## What is Differential Privacy?

### A simplistic look at a relatively recent tool in the world of data science to enhance consumer privacy.

Published
Categorized as Written by Zach Johnson

Imagine that you are a student at a university that wishes to know what percentage of their student body, as well as percentages of different subgroups within the student body, has cheated on an exam at some point during their undergraduate experience. They go about answering this question by picking a representative random sample of the student body and asking them the following questions: their expected graduation year, their major of study, their residence hall, and whether or not they have ever cheated on an exam. The university assures those being polled that their answers will remain ‘anonymous’—specifically, that their names will not be released along with their answers to the university. Now imagine that you are one of these students being polled, and you have cheated on an exam at some point during your studies. Would you feel completely comfortable answering this poll given the assurance that you will remain ‘anonymous’ to the school?

Most people naturally would answer no. Why is there still an underlying sense of insecurity to truthfully answering this poll when the university is guaranteeing ‘anonymity’?

It is because the ‘anonymity’ promised by the university is a facade.  Say that you are one of 10 students in your residence hall who is in the class of 2022. Now, say that of those ten students, you are the only one who is a psychology major. With these seemingly trivial pieces of demographic information you gave along with your confession to cheating, you are no longer anonymous to the university. The university can simply access their student directory, where they can tie all of this information, including the fact that you have cheated, to your name.

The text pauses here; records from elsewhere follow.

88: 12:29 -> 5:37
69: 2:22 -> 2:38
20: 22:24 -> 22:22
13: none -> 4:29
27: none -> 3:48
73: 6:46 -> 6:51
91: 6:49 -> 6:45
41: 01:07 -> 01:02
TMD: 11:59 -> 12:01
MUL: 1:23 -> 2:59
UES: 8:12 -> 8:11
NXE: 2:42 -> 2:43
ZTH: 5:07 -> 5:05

While this ‘data breach’ of sorts is relatively low risk—perhaps you are put on academic probation, or you receive a letter on your permanent record—the act of tracing anonymous datasets to individual people using complementary data or background information, formally defined as a linkage attack, is an incredible threat in the world of data privacy. Linkage attacks enable adversaries to use seemingly harmless datasets to perform large-scale, destructive data breaches. The promise of ‘deanonymizing’ data merely through removing names from a dataset is not enough to protect people from having their own information used against them. According to a paper written by Latanya Sweeney, the professor of the Practice of Government and Technology at Harvard University, 87% of Americans can be uniquely identified by just three pieces of information: their zip code, sex, and birth date.1 Thus, in an attempt to resolve the threat of linkage attacks, differential privacy was born.

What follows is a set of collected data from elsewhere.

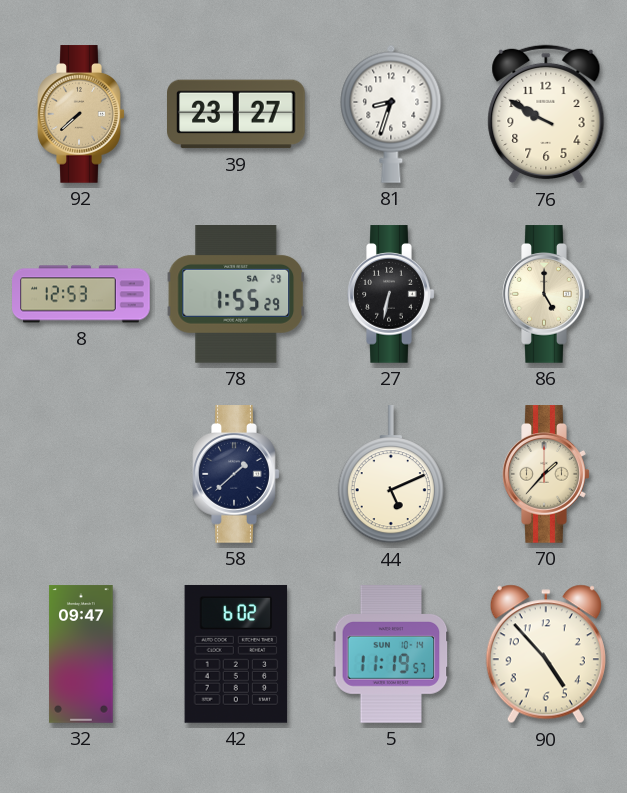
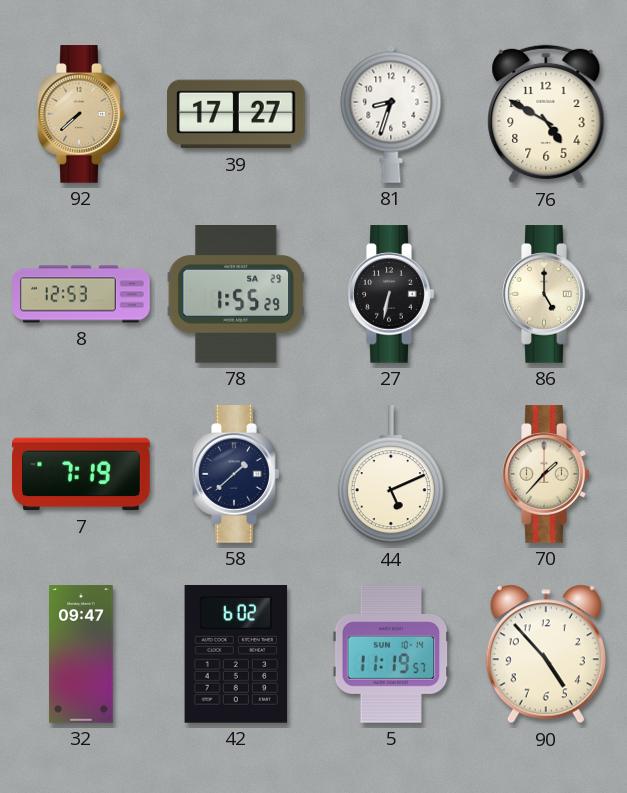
39: 23:27 -> 17:27
76: 9:50 -> 4:50
7: none -> 7:19
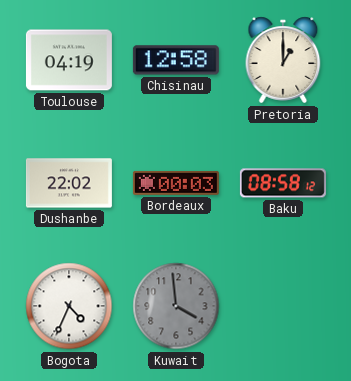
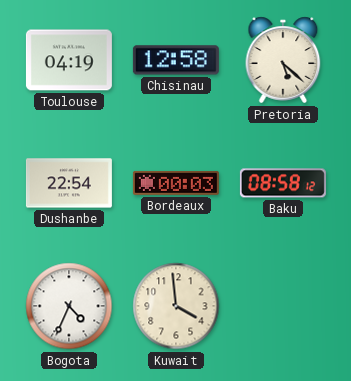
Pretoria: 1:00 -> 5:22
Dushanbe: 22:02 -> 22:54
Kuwait dial: grey -> cream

Conceptual Definition of Differential Privacy

Imagine the same scenario above, but with a slight alteration. Now, when being asked whether or not you have cheated, the pollster tells you the following: flip a coin. If the coin lands on heads, answer truthfully whether or not you have cheated. If the coin lands tails, flip it one more time and answer yes if it lands heads, and no if it lands tails.

Now say that you are called in to the Board of Academic Integrity, who tells you that you will have a letter put on your academic record because you answered yes to the survey (for the sake of this example, let us dismiss that this is a clear violation of standard polling practices, as the school guaranteed that answers would remain anonymous and not be traced to individual students). With reasonably high (we will later on define mathematically what ‘reasonably high’ means) plausibility, you could argue that you have in fact never cheated on an exam, but simply answered yes per the sequence of coin flips. Now, despite having their answers traced back to them, students are protected from any repercussions from the use of their data as a result of this buffer of uncertainty being added to the questionnaire process.

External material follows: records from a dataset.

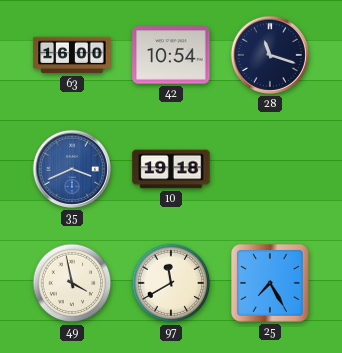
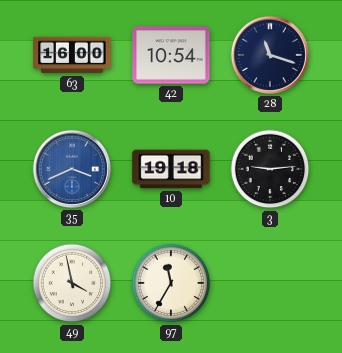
3: none -> 9:14
97: 11:40 -> 11:35
25: 7:25 -> none
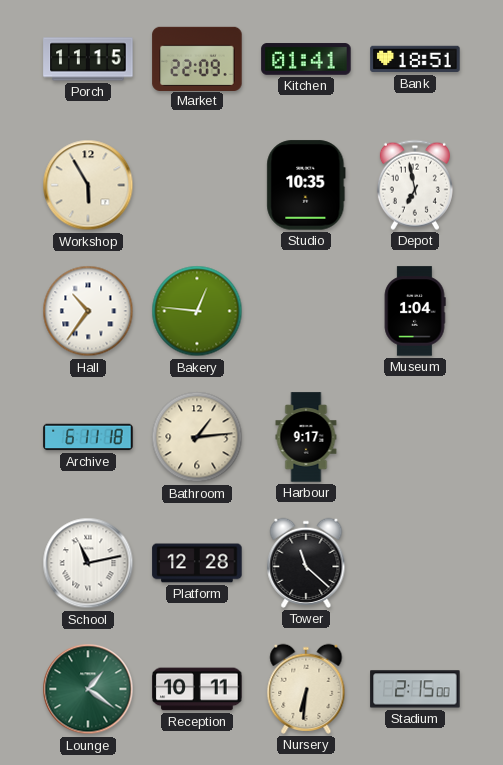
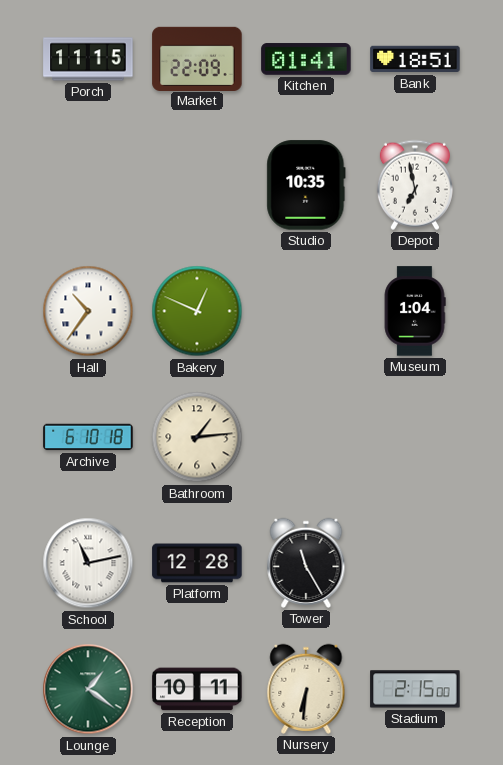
Workshop: 5:55 -> none
Bakery: 12:46 -> 12:49
Archive: 6:11 -> 6:10
Harbour: 9:17 -> none
Tower: 11:22 -> 11:25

This is an example of implementing differential privacy. From a conceptual perspective, the definition of differential privacy lies on several key principles. According to Michael Kearns in his book The Ethical Algorithm, the first is that “differential privacy requires that adding or removing the data record of a single individual not change the probability of any outcome by ‘much.’”3 We will address just how much ‘much’ is numerically when we discuss the mathematical definition of differential privacy. The second principle is that “no outside observer can learn very much about any individual because of that person’s specific data.”3 The last key principle is that “for every individual in the dataset, and for any observer no matter what their initial beliefs about the world were, after observing the output of a differentially private computation, their posterior belief about anything is close to what it would have been had they observed the output of the same computation run without the individual’s data.”3 Again, ‘much’ and ‘close’ are loose terms that will be more objectively defined later on. To clarify this last principle, let us refer back to our example with the university. Assume that some observer would like to know whether Student A was polled for this study. Differential privacy guarantees that if the observer is shown the final computation (in this example, the percentage of the university’s student body that has cheated), whether this computation was calculated with Student A’s data or without, they will not be able to guess whether the dataset contained Student A significantly more accurately than by randomly guessing.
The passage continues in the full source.